Besides On Stranger Tides, I feel on fairly safe ground in surmising that George MacDonald Fraser's satirical pirate novel The Pyrates was something Ron Gilbert read while brainstorming MI1 - mainly because the book's hero is a dashing Royal Navy man named Ben Avery, meant to be a younger version of the infamous historical pirate Henry Every, who seized the Mughal Emperor's treasure ship Ganj-i-Sawai (along with its escort ship the Fateh Muhammad), packed with many of the Emperor's close relatives who suffered great violence, while the ships were sailing back to India from a pilgrimage to Mecca. What happened to the real Henry Every after the raid is uncertain; as far as can be surmised, he seems to be one of the rare pirates who "got away with it".

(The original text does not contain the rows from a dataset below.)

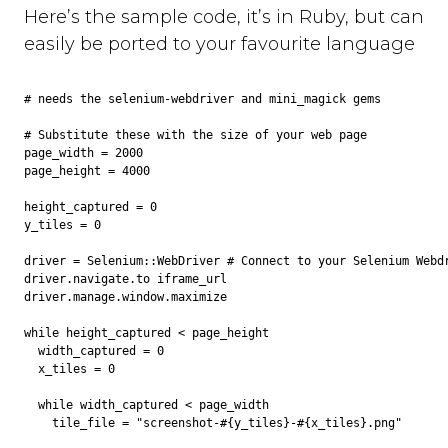
Here’s the sample code, it’s in Ruby, but can
easily be ported to your favourite language
# needs the selenium-webdriver and mini_magick gems

# Substitute these with the size of your web page

page_width = 2000

page_height = 4000

height_captured = 0

y_tiles = 0

driver = Selenium::WebDriver # Connect to your Selenium Webdr
driver.navigate.to iframe_url

driver.manage.window.maximize

while height_captured < page_height

  width_captured = 0

  x_tiles = 0

  while width_captured < page_width

    tile_file = "screenshot-#{y_tiles}-#{x_tiles}.png"
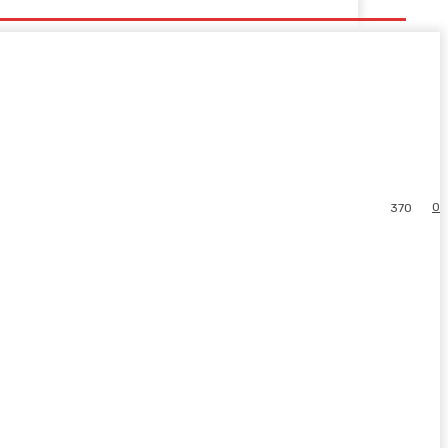
0
370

The early design documents for MI1 describe the protagonist (then called "Smear West") as a pirate who seized a treasure fleet and then became a has-been from retelling the story a bunch of times, much like Guybrush in MI2 with killing LeChuck. That detail as presented in the design documents seems to be specifically modeled on Henry Every's career (few pirates ever seized prizes as rich as Every's), and the idea of seeing such an otherwise famous protagonist at different times in his life feels like something Gilbert might have picked up from Fraser's novel (though in this case taking inspiration from the unknown "after" of Every's career rather than the "before").
The early name of Largo LaGrande, "Lord Jack", also suggests a possible connection with Joseph Conrad's novel Lord Jim, about a disgraced sailor who ultimately finds redemption through death. Whatever bearing such a story might have on a planned storyline for Largo I couldn't say.